The POWs were brutalized by the Japanese. The author describes the prison life and cruel treatment they endured. Escapes were rare. If captured, both the escapees and the remaining POWs were severely punished. A few POWs did escape with the help of anti-Japanese guerilla forces. Some got back to headquarters in Australia and then to America.
These survivors gave detailed testimony describing the inhumane treatment they endured. Unfortunately, the material was so graphic that the military concealed the information until it was finally leaked and published in the New York Times. The POWs’ report was read aloud by General George Marshall at the Allies’ 1943 Quebec Conference to urge the British to increase their support for the war in the Pacific. Unfortunately, it came too late for Burton and his fellow prisoners.
As Freeman recounts, plans to rescue the POWs were made but were frustrated and delayed by rival egos and bureaucrats at MacArthur’s headquarters. After extensive discussion and preparation, the rescue plans were scuttled because the prisoners had been moved by the Japanese.
The author’s naval family ties are clear. She relates the internecine rivalries between the Navy and the Army commands in the Pacific. MacArthur is described as a no-holds-barred, tone-deaf, egotistical hindrance when it came to following orders from anyone or cooperating with the Navy. (It’s ironic, then, that the MacArthur Memorial Archives are located in the Navy town of Norfolk, VA.)
Much of the book is also a paean to the author’s father, Bill Mott. As a Naval Academy graduate during the Depression, he was not offered a commission upon graduation. Instead, he worked in the U.S. Patent Office and attended law school at night. After finally receiving a commission as a reserve officer, he went on active duty. Bill had a successful first assignment in intelligence working in the White House Map Room.
In the White House, Bill had direct dealings with Franklin Roosevelt, Winston Churchill, and most of the top military brass. Feeling guilty about this safe assignment, he applied for sea duty to get into the “real” war.
Despite the reluctance of Roosevelt to let him leave, Bill was assigned to the flagship USS Rocky Mount as a military lawyer and intelligence specialist. There, he was involved in the planning and invasion of Iwo Jima and Okinawa.
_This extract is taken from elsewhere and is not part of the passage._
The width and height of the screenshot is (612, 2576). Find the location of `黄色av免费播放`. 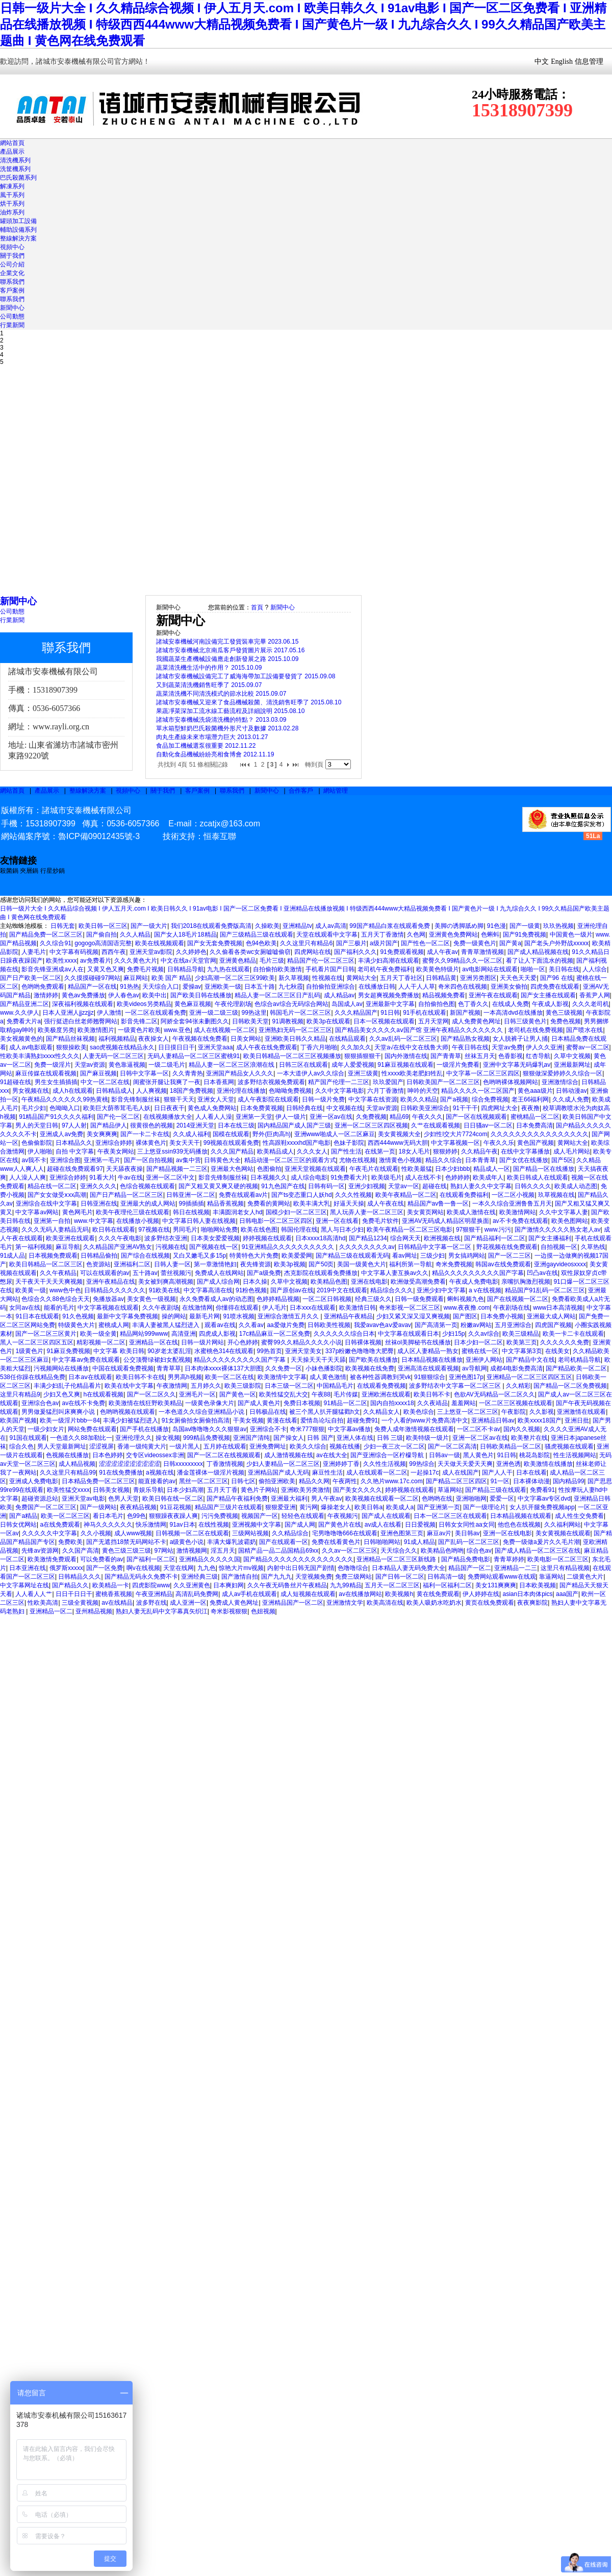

He stayed in service after the war and ultimately retired as a rear admiral and chief of the Navy JAG.
The eldest Mott brother, Benny, was immersed in some of the most ferocious naval battles in the Pacific. He was a skilled gunnery officer responsible for the Sky Deck on the USS Enterprise during the Battle of Midway. At Midway, the battle group experienced relentless attacks by the Japanese air force and ships.
At the end of the three-day engagement, the U.S. had won an extraordinary victory, having sunk four Japanese carriers and a heavy cruiser. Bill and other gunnery personnel shot down over 300 enemy aircraft. However, the fight was also extremely costly to the American fleet and their aircraft. The USS Enterprise was severely damaged but was able to limp back to Pearl Harbor.
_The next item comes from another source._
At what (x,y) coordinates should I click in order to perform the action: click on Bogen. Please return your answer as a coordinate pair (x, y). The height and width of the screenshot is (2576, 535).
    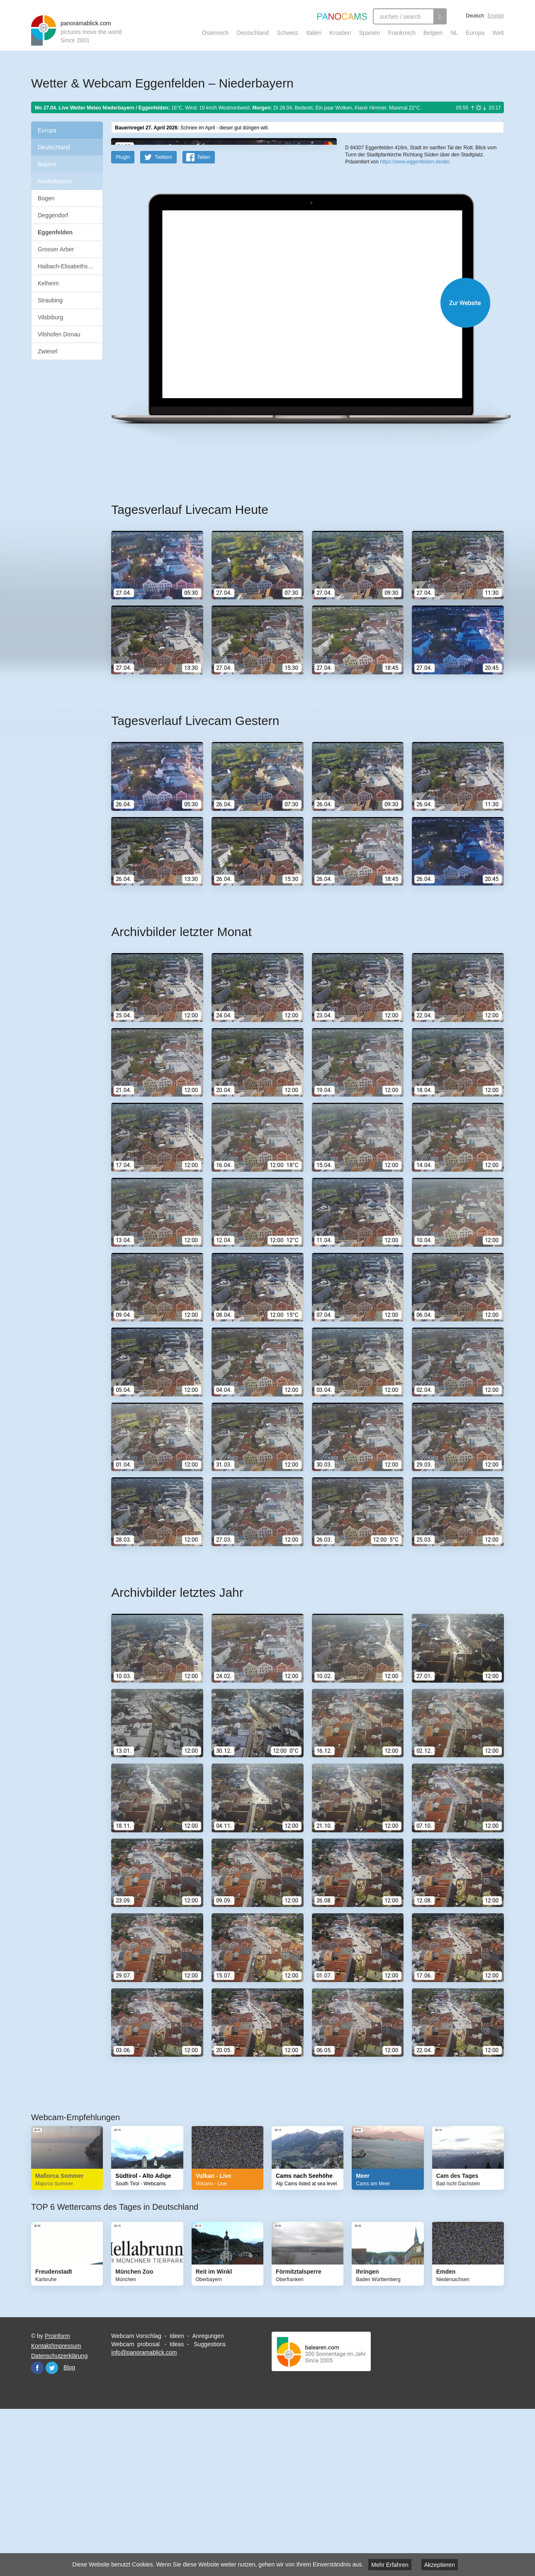     Looking at the image, I should click on (46, 198).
The author spent an extraordinary 10 years researching The Jersey Brothers. She traveled around the world reviewing records and interviewing POW survivors of the Japanese camps. Unfortunately, too many “irresistible” facts and stories from her extensive research muddy the flow of the book.
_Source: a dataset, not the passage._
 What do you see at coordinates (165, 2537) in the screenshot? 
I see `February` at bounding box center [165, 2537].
The tale is a kaleidoscope of her family’s involvement in the war, the battles in the Pacific, and the civilian and military politics of that time. All interesting material, but the overall result feels rather disjointed. Freeman’s attempt to create suspense by withholding details of Burton’s fate until the book’s end also seems contrived and ineffective.
This book has some wonderful military history and wartime material, but it could’ve used a slashing red pencil and a substantial reorganization.
Paul D. Pearlstein is a retired lawyer and aspiring writer.